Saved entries
——————————

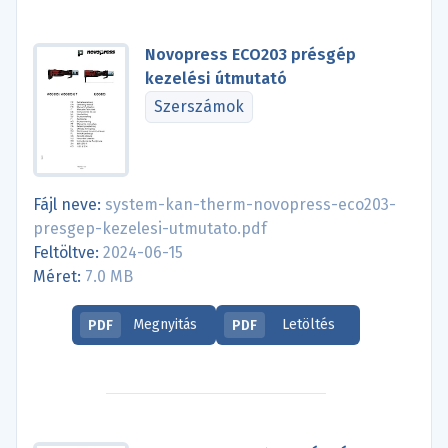
Novopress ECO203 présgép
kezelési útmutató
Szerszámok
Fájl neve:
system-kan-therm-novopress-eco203-
presgep-kezelesi-utmutato.pdf
Feltöltve:
2024-06-15
Méret:
7.0 MB
Megnyitás
Letöltés
PDF
PDF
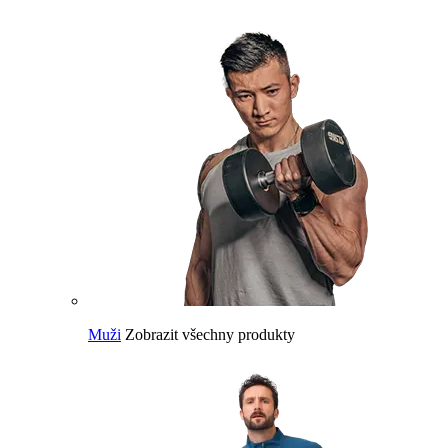
Muži
Zobrazit všechny produkty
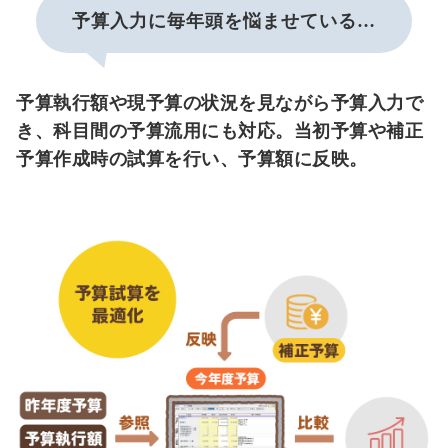
予算入力に毎年頭を悩ませている…
予算執行額や現予算の状況を見ながら予算入力で
き、科目間の予算流用にも対応。当初予算や補正
予算作成時の試算を行い、予算額に反映。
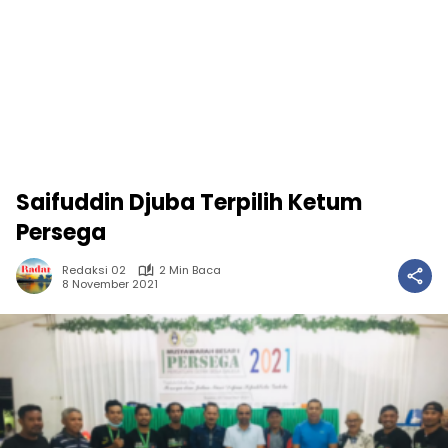
Saifuddin Djuba Terpilih Ketum
Persega
Redaksi 02
2 Min Baca
8 November 2021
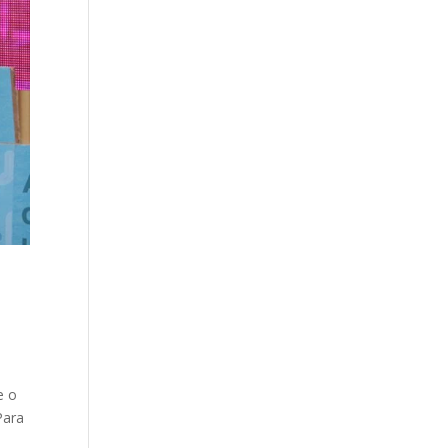
m
e o
Para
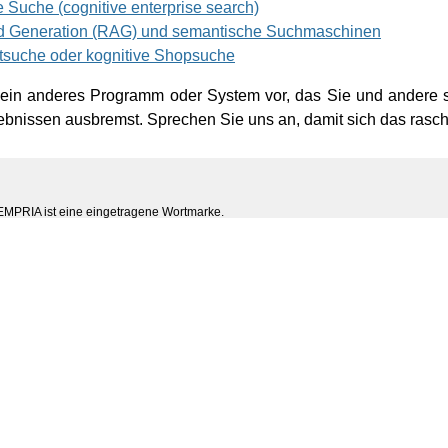
e Suche (cognitive enterprise search)
d Generation (RAG) und semantische Suchmaschinen
tsuche oder kognitive Shopsuche
n ein anderes Programm oder System vor, das Sie und andere s
bnissen ausbremst. Sprechen Sie uns an, damit sich das rasch
MPRIA ist eine eingetragene Wortmarke.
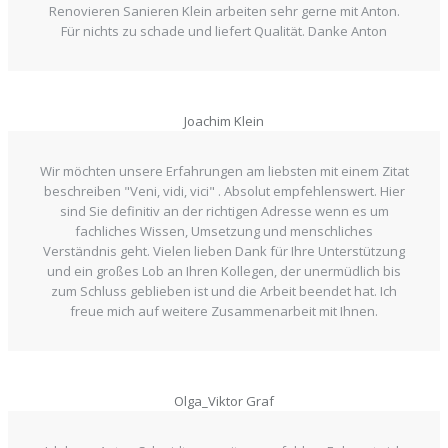
Renovieren Sanieren Klein arbeiten sehr gerne mit Anton.
Für nichts zu schade und liefert Qualität. Danke Anton
Joachim Klein
Wir möchten unsere Erfahrungen am liebsten mit einem Zitat
beschreiben "Veni, vidi, vici" . Absolut empfehlenswert. Hier
sind Sie definitiv an der richtigen Adresse wenn es um
fachliches Wissen, Umsetzung und menschliches
Verständnis geht. Vielen lieben Dank für Ihre Unterstützung
und ein großes Lob an Ihren Kollegen, der unermüdlich bis
zum Schluss geblieben ist und die Arbeit beendet hat. Ich
freue mich auf weitere Zusammenarbeit mit Ihnen.
Olga_Viktor Graf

——————————

:: ACTIVITY ::
Repeat the line that contains "fachliches Wissen, Umsetzung und menschliches", then every line after it until the records end, with nothing added.

:: ANSWER FOR THIS EXERCISE ::
fachliches Wissen, Umsetzung und menschliches
Verständnis geht. Vielen lieben Dank für Ihre Unterstützung
und ein großes Lob an Ihren Kollegen, der unermüdlich bis
zum Schluss geblieben ist und die Arbeit beendet hat. Ich
freue mich auf weitere Zusammenarbeit mit Ihnen.
Olga_Viktor Graf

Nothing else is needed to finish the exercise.